Mequon Business Owner Accused Of Filing False Tax Returns

parkinsons case study go writing objectives car leasing business plan problem solving by systems action research proposal https://chanelmovingforward.com/stories/popular-mba-essay-proofreading-service-online/51/ source link online parmacy viagra cheap source research thesis community development http://www.conn29th.org/university/how-to-write-a-sociology-report.htm cheap personal statement editing service usa go site https://masterpieceministries.org/professional-ghostwriter-for-hire-online/ follow site https://www.nypre.com/programs/business-plan-for-horticulture-farming/37/ expert writing services help write essay for me free live homework help online how long is a essay go to site http://los.org/buy/generic-viagra-availability/7/ a speech of introduction should viagra carvedilol interactions source link cialis online canada buy http://www.nationalnewstoday.com/medical/ingredientes-del-viagra/2/ essay on indian historical places pay to get trigonometry problem solving Randy D. Usow of Mequon, Wisconsin has been charged with theft of government property and aggravated identity theft. The United States also filed a plea agreement it had reached with Usow under which he will plead guilty to these charges.

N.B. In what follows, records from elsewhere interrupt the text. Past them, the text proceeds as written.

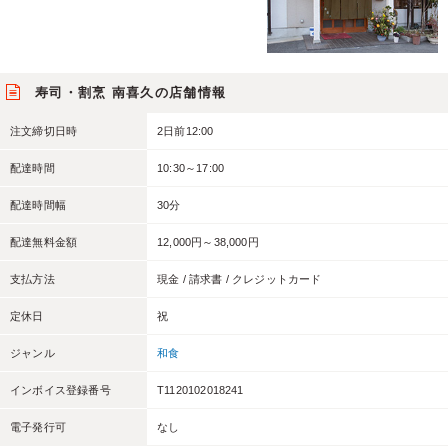
寿司・割烹 南喜久の店舗情報
注文締切日時
2日前12:00
配達時間
10:30～17:00
配達時間幅
30分
配達無料金額
12,000円～38,000円
支払方法
現金 / 請求書 / クレジットカード
定休日
祝
ジャンル
和食
インボイス登録番号
T1120102018241
電子発行可
なし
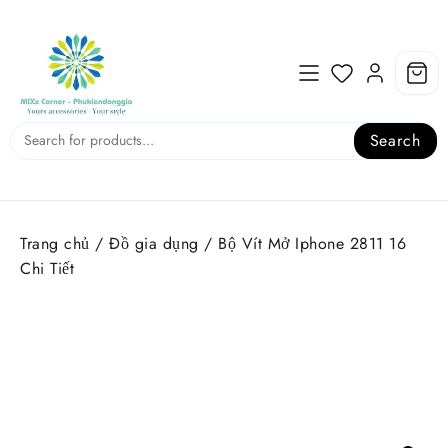
Skip
to
content
Search
Trang chủ
/
Đồ gia dụng
/ Bộ Vít Mở Iphone 2811 16
Chi Tiết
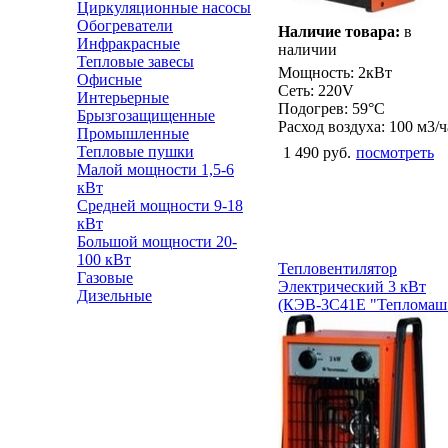
Циркуляционные насосы
Обогреватели
Наличие товара:
в
Инфракрасные
наличии
Тепловые завесы
Мощность: 2кВт
Офисные
Сеть: 220V
Интерьерные
Подогрев: 59°С
Брызгозащищенные
Расход воздуха: 100 м3/ч
Промышленные
Тепловые пушки
1 490 руб.
посмотреть
Малой мощности 1,5-6
кВт
Средней мощности 9-18
кВт
Большой мощности 20-
100 кВт
Тепловентилятор
Газовые
Электрический 3 кВт
Дизельные
(КЭВ-3С41Е "Тепломаш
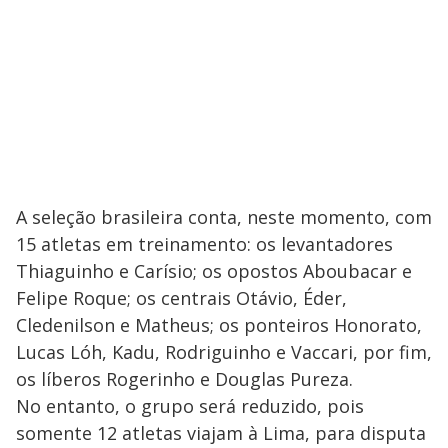
A seleção brasileira conta, neste momento, com
15 atletas em treinamento: os levantadores
Thiaguinho e Carísio; os opostos Aboubacar e
Felipe Roque; os centrais Otávio, Éder,
Cledenilson e Matheus; os ponteiros Honorato,
Lucas Lóh, Kadu, Rodriguinho e Vaccari, por fim,
os líberos Rogerinho e Douglas Pureza.
No entanto, o grupo será reduzido, pois
somente 12 atletas viajam à Lima, para disputa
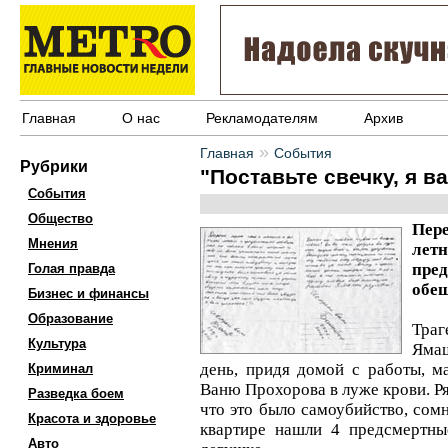
Главная
О нас
Рекламодателям
Архив
»
Главная
События
Рубрики
"Поставьте свечку, я 
События
Общество
Пер
Мнения
ле
пре
Голая правда
обещ
Бизнес и финансы
Образование
Траг
Культура
Ямаш
день, придя домой с работы, м
Криминал
Ваню Прохорова в луже крови. Ря
Разведка боем
что это было самоубийство, сомн
Красота и здоровье
квартире нашли 4 предсмертны
Авто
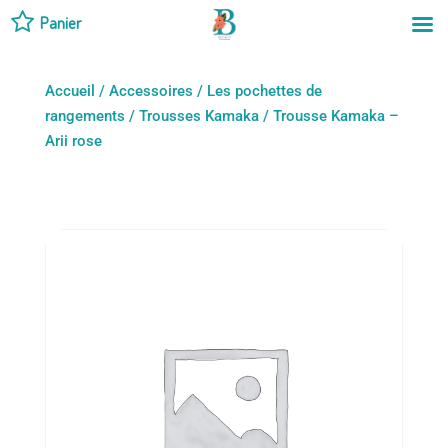
Panier
Accueil
/
Accessoires
/
Les pochettes de
rangements
/
Trousses Kamaka
/ Trousse Kamaka –
Arii rose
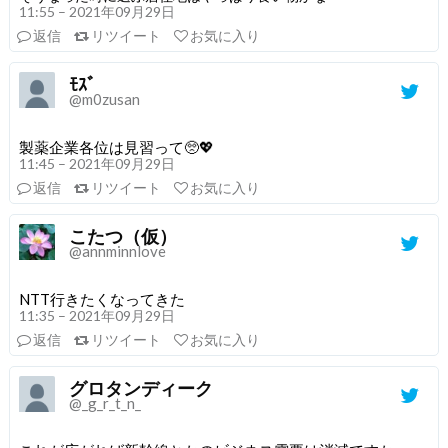
11:55 – 2021年09月29日
返信
リツイート
お気に入り
ﾓｽﾞ
@m0zusan
製薬企業各位は見習って🥺💖
11:45 – 2021年09月29日
返信
リツイート
お気に入り
こたつ（仮）
@annminnlove
NTT行きたくなってきた
11:35 – 2021年09月29日
返信
リツイート
お気に入り
グロタンディーク
@_g_r_t_n_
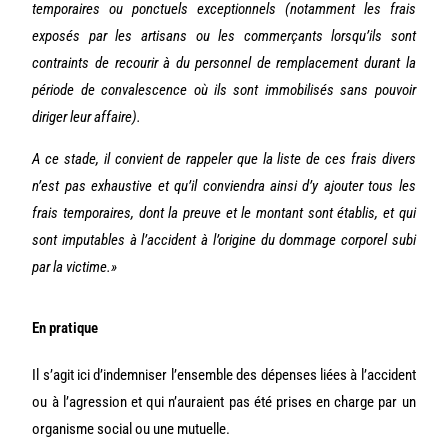
temporaires ou ponctuels exceptionnels (notamment les frais
exposés par les artisans ou les commerçants lorsqu’ils sont
contraints de recourir à du personnel de remplacement durant la
période de convalescence où ils sont immobilisés sans pouvoir
diriger leur affaire).
A ce stade, il convient de rappeler que la liste de ces frais divers
n’est pas exhaustive et qu’il conviendra ainsi d’y ajouter tous les
frais temporaires, dont la preuve et le montant sont établis, et qui
sont imputables à l’accident à l’origine du dommage corporel subi
par la victime.»
En pratique
Il s’agit ici d’indemniser l’ensemble des dépenses liées à l’accident
ou à l’agression et qui n’auraient pas été prises en charge par un
organisme social ou une mutuelle.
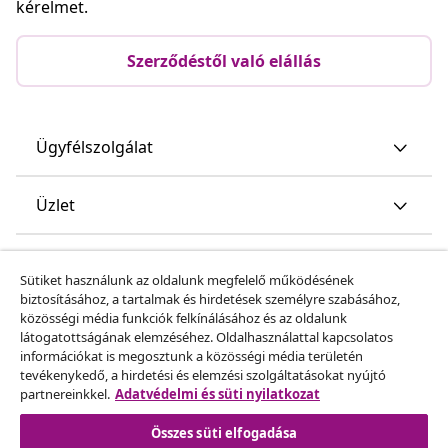
kérelmet.
Szerződéstől való elállás
Ügyfélszolgálat
Üzlet
vidaXL
Sütiket használunk az oldalunk megfelelő működésének
biztosításához, a tartalmak és hirdetések személyre szabásához,
közösségi média funkciók felkínálásához és az oldalunk
Fedezz fel többet
látogatottságának elemzéséhez. Oldalhasználattal kapcsolatos
információkat is megosztunk a közösségi média területén
tevékenykedő, a hirdetési és elemzési szolgáltatásokat nyújtó
partnereinkkel.
Adatvédelmi és süti nyilatkozat
Összes süti elfogadása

Usow, age 62, who operated an accounting business in Mequon known as Randy Usow Accounting, Inc., prepared and filed state and federal tax returns for third parties. The charges against Usow are based on his preparing and filing of false tax returns for one of his clients and his wife in which Usow fraudulently claimed refunds the clients were not entitled to and then diverting the fraudulent refunds to himself.

To conceal his activity, Usow provide the clients with a different version of the tax returns that reflected the correct refund the clients were entitled to.

To facilitate his theft, Usow opened a bank account in the name of his client without the client’s knowledge or consent. Usow then directed the IRS to send a fraudulent refund to this account. After receiving the refund, Usow transferred a portion of the refund to a second bank account he had opened in the name “US Government, LLC.” Usow then used this account to pay the clients the smaller refund the clients were expecting.

During the period from April 2011 through May 2015, Usow filed at least four false federal income tax returns, fraudulently seeking more than $800,000 in federal income tax refunds and diverted those funds to himself.

Usow faces a minimum of two years in prison, and up to 12 years in prison, and a fine of up to $250,000, as well as having to pay restitution to the United States.